**RECORDS SHOWN:**

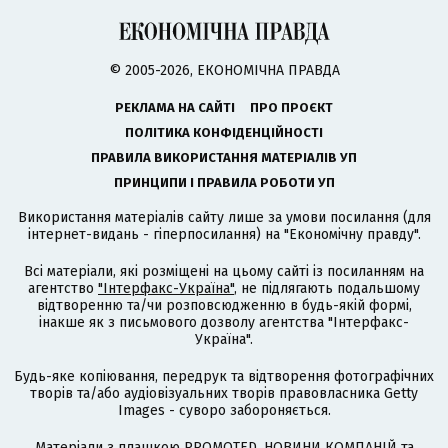
© 2005-2026, ЕКОНОМІЧНА ПРАВДА
РЕКЛАМА НА САЙТІ
ПРО ПРОЄКТ
ПОЛІТИКА КОНФІДЕНЦІЙНОСТІ
ПРАВИЛА ВИКОРИСТАННЯ МАТЕРІАЛІВ УП
ПРИНЦИПИ І ПРАВИЛА РОБОТИ УП
Використання матеріалів сайту лише за умови посилання (для
інтернет-видань - гіперпосилання) на "Економічну правду".
Всі матеріали, які розміщені на цьому сайті із посиланням на
агентство
"Інтерфакс-Україна"
, не підлягають подальшому
відтворенню та/чи розповсюдженню в будь-якій формі,
інакше як з письмового дозволу агентства "Інтерфакс-
Україна".
Будь-яке копіювання, передрук та відтворення фотографічних
творів та/або аудіовізуальних творів правовласника Getty
Images - суворо забороняється.
Матеріали з плашкою PROMOTED, НОВИНИ КОМПАНІЙ та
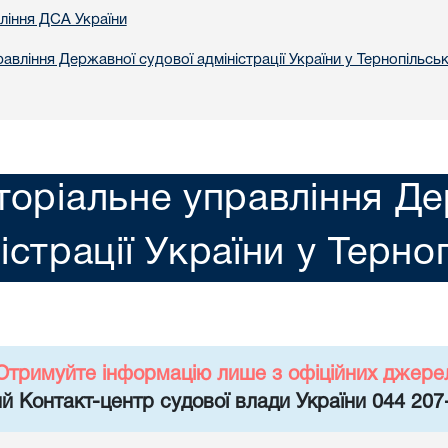
вління ДСА України
авління Державної судової адміністрації України у Тернопільськ
торіальне управління Де
істрації України у Терно
Отримуйте інформацію лише з офіційних джере
й Контакт-центр судової влади України 044 207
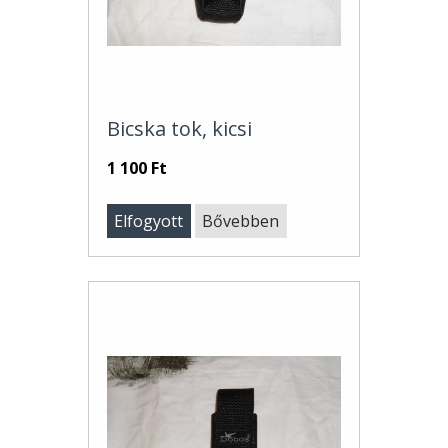
Bicska tok, kicsi
1 100 Ft
Elfogyott
Bővebben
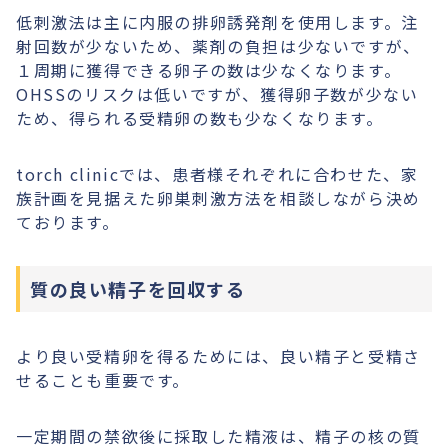
低刺激法は主に内服の排卵誘発剤を使用します。注
射回数が少ないため、薬剤の負担は少ないですが、
１周期に獲得できる卵子の数は少なくなります。
OHSSのリスクは低いですが、獲得卵子数が少ない
ため、得られる受精卵の数も少なくなります。
torch clinicでは、患者様それぞれに合わせた、家
族計画を見据えた卵巣刺激方法を相談しながら決め
ております。
質の良い精子を回収する
より良い受精卵を得るためには、良い精子と受精さ
せることも重要です。
一定期間の禁欲後に採取した精液は、精子の核の質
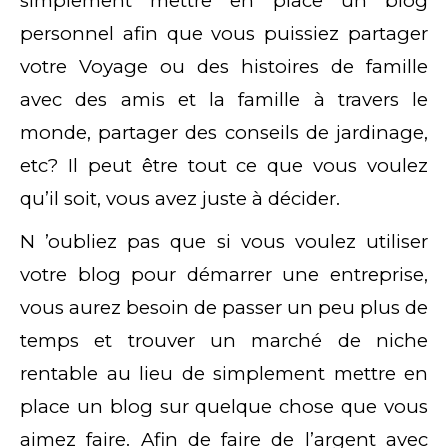
simplement mettre en place un blog
personnel afin que vous puissiez partager
votre Voyage ou des histoires de famille
avec des amis et la famille à travers le
monde, partager des conseils de jardinage,
etc? Il peut être tout ce que vous voulez
qu’il soit, vous avez juste à décider.
N ’oubliez pas que si vous voulez utiliser
votre blog pour démarrer une entreprise,
vous aurez besoin de passer un peu plus de
temps et trouver un marché de niche
rentable au lieu de simplement mettre en
place un blog sur quelque chose que vous
aimez faire. Afin de faire de l’argent avec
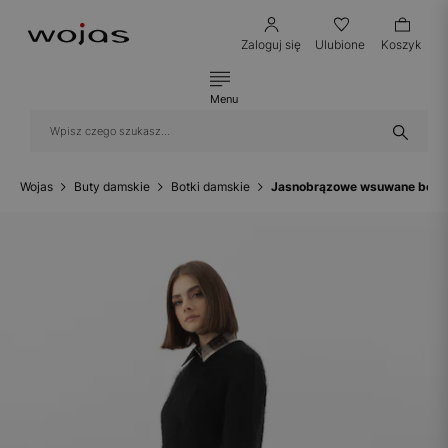
Zaloguj się
Ulubione
Koszyk
Menu
Wojas
Buty damskie
Botki damskie
Jasnobrązowe wsuwane botk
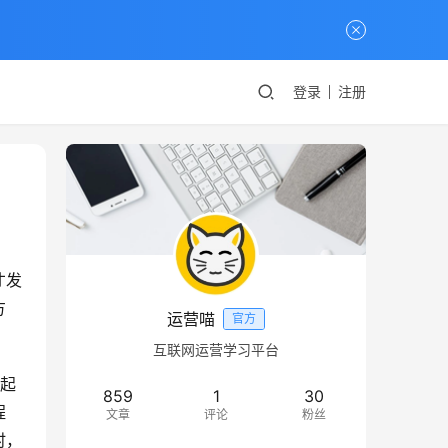
登录
注册
才发
方
运营喵
官方
互联网运营学习平台
建起
859
1
30
程
文章
评论
粉丝
时，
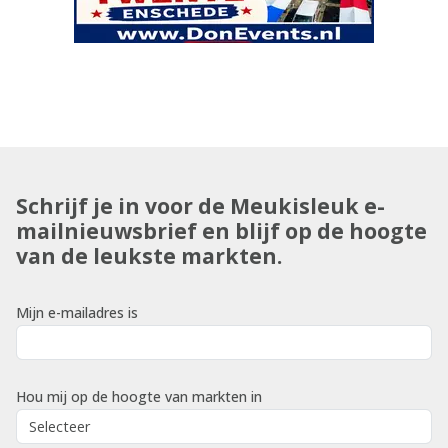
Schrijf je in voor de Meukisleuk e-
mailnieuwsbrief en blijf op de hoogte
van de leukste markten.
Mijn e-mailadres is
Hou mij op de hoogte van markten in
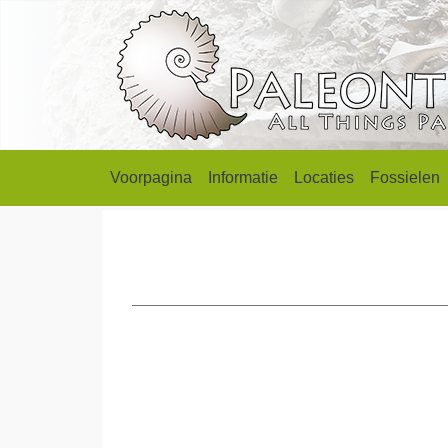
Voorpagina
Informatie
Locaties
Fossielen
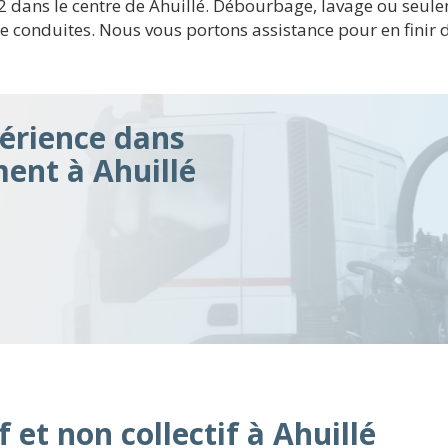
s 2 dans le centre de Ahuillé. Débourbage, lavage ou seu
 conduites. Nous vous portons assistance pour en finir d
érience dans
ment à Ahuillé
 et non collectif à Ahuillé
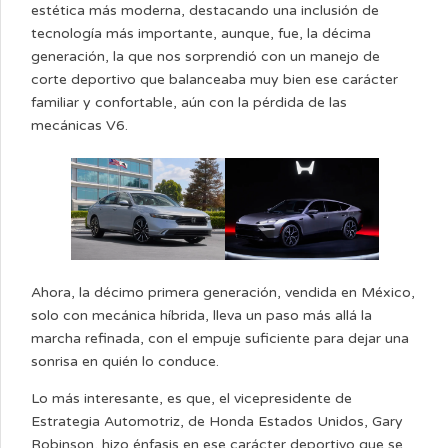
estética más moderna, destacando una inclusión de
tecnología más importante, aunque, fue, la décima
generación, la que nos sorprendió con un manejo de
corte deportivo que balanceaba muy bien ese carácter
familiar y confortable, aún con la pérdida de las
mecánicas V6.
Ahora, la décimo primera generación, vendida en México,
solo con mecánica híbrida, lleva un paso más allá la
marcha refinada, con el empuje suficiente para dejar una
sonrisa en quién lo conduce.
Lo más interesante, es que, el vicepresidente de
Estrategia Automotriz, de Honda Estados Unidos, Gary
Robinson, hizo énfasis en ese carácter deportivo que se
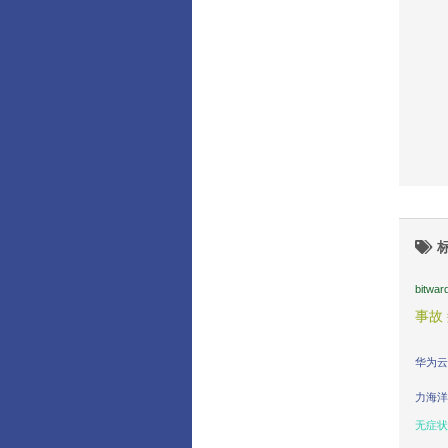
bitwar
事故
华为云
力海洋
无症状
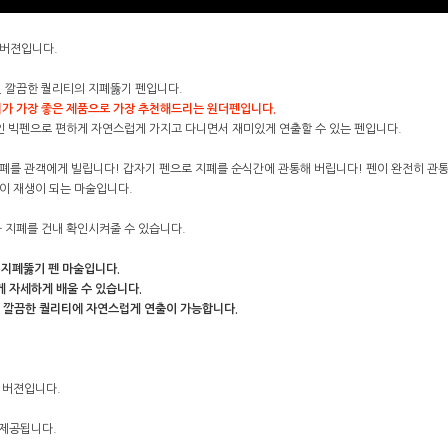
 버젼입니다.
된 깔끔한 퀄리티의 지폐뚫기 펜입니다.
티가 가장 좋은 제품으로 가장 추천해드리는 원더펜입니다.
인 빅펜으로 편하게 자연스럽게 가지고 다니면서 재미있게 연출할 수 있는 펜입니다.
폐를 관객에게 빌립니다! 갑자기 펜으로 지폐를 순식간에 관통해 버립니다! 펜이 완전히 관통
이 재생이 되는 마술입니다.
과 지폐를 건내 확인시켜줄 수 있습니다.
 지폐뚫기 펜 마술입니다.
게 자세하게 배울 수 있습니다.
으로 깔끔한 퀄리티에 자연스럽게 연출이 가능합니다.
 버젼입니다.
 제공됩니다.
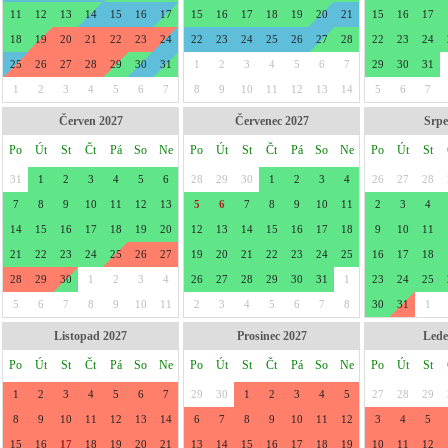
11
12
13
14
15
16
17
15
16
17
18
19
20
21
15
16
17
18
19
20
21
22
23
24
22
23
24
25
26
27
28
22
23
24
25
26
27
28
29
30
31
1
2
3
4
5
6
7
29
30
31
1
2
3
4
5
6
7
8
9
10
11
12
13
14
5
6
7
Červen 2027
Červenec 2027
Srpe
Po
Út
St
Čt
Pá
So
Ne
Po
Út
St
Čt
Pá
So
Ne
Po
Út
St
31
1
2
3
4
5
6
28
29
30
1
2
3
4
26
27
28
7
8
9
10
11
12
13
5
6
7
8
9
10
11
2
3
4
14
15
16
17
18
19
20
12
13
14
15
16
17
18
9
10
11
21
22
23
24
25
26
27
19
20
21
22
23
24
25
16
17
18
28
29
30
1
2
3
4
26
27
28
29
30
31
1
23
24
25
5
6
7
8
9
10
11
2
3
4
5
6
7
8
30
31
1
Listopad 2027
Prosinec 2027
Lede
Po
Út
St
Čt
Pá
So
Ne
Po
Út
St
Čt
Pá
So
Ne
Po
Út
St
1
2
3
4
5
6
7
29
30
1
2
3
4
5
27
28
29
8
9
10
11
12
13
14
6
7
8
9
10
11
12
3
4
5
15
16
17
18
19
20
21
13
14
15
16
17
18
19
10
11
12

**TASK DIRECTIONS:** Show every line of the material above in which "ПРАВИЛА" is present.

**TASK SOLUTION:**
ПРАВИЛА ВИКОРИСТАННЯ МАТЕРІАЛІВ УП
ПРИНЦИПИ І ПРАВИЛА РОБОТИ УП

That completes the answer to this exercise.